Ampas tebu juga berpotensi untuk dimanfaatkan sebagai sumber pakan ternak berserat.
Akan tetapi, untuk dapat digunakan sebagai pakan ternak berserat ampas tebu harus
mengalami perlakuan fisik dan biologis terlebih dahulu karena tekstur ampas tebu yang keras,
nilai gizi yang rendah dan rendahnya kecernaan oleh hewan ternak karena adanya ikatan
lignin dengan selulosa dan hemiselulosa, sehingga perlu dilakukan pemecahan ikatan lignin
selulosa dan hemiselulosa pada ampas tebu.

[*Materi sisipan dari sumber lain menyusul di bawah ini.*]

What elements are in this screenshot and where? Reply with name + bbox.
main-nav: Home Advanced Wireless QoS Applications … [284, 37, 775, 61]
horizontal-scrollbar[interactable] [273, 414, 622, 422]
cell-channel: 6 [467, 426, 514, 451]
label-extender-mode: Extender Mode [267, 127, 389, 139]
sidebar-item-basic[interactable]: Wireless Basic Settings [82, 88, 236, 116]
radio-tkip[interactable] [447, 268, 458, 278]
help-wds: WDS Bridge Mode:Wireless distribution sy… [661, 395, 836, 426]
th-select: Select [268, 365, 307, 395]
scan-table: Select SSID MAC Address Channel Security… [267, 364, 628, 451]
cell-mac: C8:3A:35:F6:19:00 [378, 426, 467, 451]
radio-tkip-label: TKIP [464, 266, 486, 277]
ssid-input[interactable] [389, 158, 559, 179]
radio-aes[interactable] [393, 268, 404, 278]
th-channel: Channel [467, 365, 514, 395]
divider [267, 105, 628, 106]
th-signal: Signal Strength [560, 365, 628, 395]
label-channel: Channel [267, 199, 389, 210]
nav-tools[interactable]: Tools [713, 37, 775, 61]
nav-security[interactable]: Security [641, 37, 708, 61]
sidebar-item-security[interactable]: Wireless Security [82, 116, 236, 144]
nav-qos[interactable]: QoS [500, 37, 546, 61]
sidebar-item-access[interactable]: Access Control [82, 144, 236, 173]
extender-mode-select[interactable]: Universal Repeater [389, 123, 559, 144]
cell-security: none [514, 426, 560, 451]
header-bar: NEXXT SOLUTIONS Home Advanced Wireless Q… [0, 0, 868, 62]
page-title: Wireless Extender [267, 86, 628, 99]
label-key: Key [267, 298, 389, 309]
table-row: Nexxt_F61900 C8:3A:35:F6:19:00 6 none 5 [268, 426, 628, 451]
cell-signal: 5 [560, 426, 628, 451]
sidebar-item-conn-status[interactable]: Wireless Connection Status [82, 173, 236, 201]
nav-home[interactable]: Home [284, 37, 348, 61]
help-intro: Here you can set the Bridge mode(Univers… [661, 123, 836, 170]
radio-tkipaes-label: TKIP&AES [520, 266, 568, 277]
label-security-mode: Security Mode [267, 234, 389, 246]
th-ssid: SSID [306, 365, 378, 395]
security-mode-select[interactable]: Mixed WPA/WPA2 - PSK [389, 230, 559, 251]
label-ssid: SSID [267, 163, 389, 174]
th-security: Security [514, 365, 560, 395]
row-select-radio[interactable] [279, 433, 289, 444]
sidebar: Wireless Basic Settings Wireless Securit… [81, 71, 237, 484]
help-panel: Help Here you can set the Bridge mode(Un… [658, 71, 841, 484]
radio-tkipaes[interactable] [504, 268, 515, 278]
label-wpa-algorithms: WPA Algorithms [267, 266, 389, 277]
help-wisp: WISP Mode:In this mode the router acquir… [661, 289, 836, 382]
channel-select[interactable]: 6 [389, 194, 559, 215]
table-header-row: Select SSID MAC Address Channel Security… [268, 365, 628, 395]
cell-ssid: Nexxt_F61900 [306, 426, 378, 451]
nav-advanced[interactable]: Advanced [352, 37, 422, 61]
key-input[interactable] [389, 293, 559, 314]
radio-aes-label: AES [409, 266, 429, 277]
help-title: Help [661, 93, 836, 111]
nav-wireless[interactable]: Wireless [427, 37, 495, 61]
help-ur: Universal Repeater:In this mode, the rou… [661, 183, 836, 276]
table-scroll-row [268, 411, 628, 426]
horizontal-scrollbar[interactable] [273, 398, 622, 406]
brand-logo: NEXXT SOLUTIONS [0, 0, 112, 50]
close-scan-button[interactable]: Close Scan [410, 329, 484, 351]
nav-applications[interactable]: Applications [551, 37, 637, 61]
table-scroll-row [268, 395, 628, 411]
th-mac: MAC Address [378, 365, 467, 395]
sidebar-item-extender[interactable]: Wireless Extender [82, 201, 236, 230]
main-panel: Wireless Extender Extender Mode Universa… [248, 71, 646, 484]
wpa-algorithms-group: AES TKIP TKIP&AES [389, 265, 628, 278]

Pemasakan ampas tebu dengan kadar air 30%
pada tekanan 1,5 kg/cm2 menggunakan autoclave dan fermentasi menggunakan starter
berupa kapang T. viride mampu menurunkan kadar serat dinding sel (NDF/Neutral Detergent
Fiber) dan kadar selulosa pada ampas tebu sehingga sesuai digunakan sebagai pakan ternak
berserat (Christiyanto dan Subrata, 2005).
Ampas tebu memiliki kadar pentosan cukup tinggi, yaitu sebesar 18,86% (dengan kadar
air sebesar 6,76%) (Andaka, 2011), sehingga memungkinkan ampas tebu untuk diolah
menjadi furfural. Hasil studi menunjukkan yield furfural mencapai titik maksimum pada suhu
100 oC sebesar 5,07% dan yield furfural mencapai titik optimum pada waktu reaksi hidrolisis
selama 120 menit sebesar 5,67%.
Furfural memiliki aplikasi cukup luas dalam berbagai industri, seperti pengolahan
minyak bumi, pembuatan nilon, pelapisan, farmasi, dan serat sintetik (Wijanarko et al., 2006)
dan dapat disintesis menjadi turunan-turunannya seperti furfuril alkohol, furan, dan lain-lain.
Saat ini seluruh kebutuhan furfural dalam negeri diperoleh melalui impor. Impor furfural
terbesar diperoleh dari Cina yang saat ini menguasai 72% pasar furfural dunia.
Berdasarkan analisis pasar dalam negeri studi Wijanarko et al. (2006) menunjukkan
kebutuhan membangun pabrik furfural dengan kapasitas sebesar 510 ton/tahun. Dari hasil
perhitungan ekonomi, untuk mendirikan pabrik furfural ini diperlukan total investasi kurang
lebih sebesar US$ 4,7 juta dengan biaya manufaktur sebesar US$ 1,1 juta. Nilai Net Present
Value (NPV) adalah sekitar sebesar US$ 3,3 juta, tingkat pengembalian internal/internal rate
of return (IRR) sebesar 12,3%, dengan waktu pengembalian kurang lebih selama 3 tahun 9
bulan.
Ampas tebu dapat juga dimanfaatkan menjadi kanvas rem (brake pad). Berdasarkan
riset yang dilakukan selama tiga tahun (1999-2002), PT PG Rajawali II menemukan bahwa
ampas tebu merupakan bahan yang lebih baik dibandingkan jerami atau jagung, untuk
menggantikan asbes. Pemanfaatan ampas tebu dalam pembuatan kanvas rem meningkatkan
nilai ekonomi ampas tebu dibandingkan ketika ampas tebu tersebut dijadikan bahan bakar
yang hanya bernilai Rp50/kg. Pengolahan ampas tebu menjadi kampas rem dilakukan PT Inti
Bagas Perkasa yang merupakan anak perusahaan PT PG Rajawali II. Sumber bahan baku
adalah tebu dari lahan sendiri (HGU) seluas 12 ribu hektar dan tebu dari petani di sekitar
wilayah Jawa Barat dan Jawa Tengah (PT Rajawali Nusantara Indonesia, 2014).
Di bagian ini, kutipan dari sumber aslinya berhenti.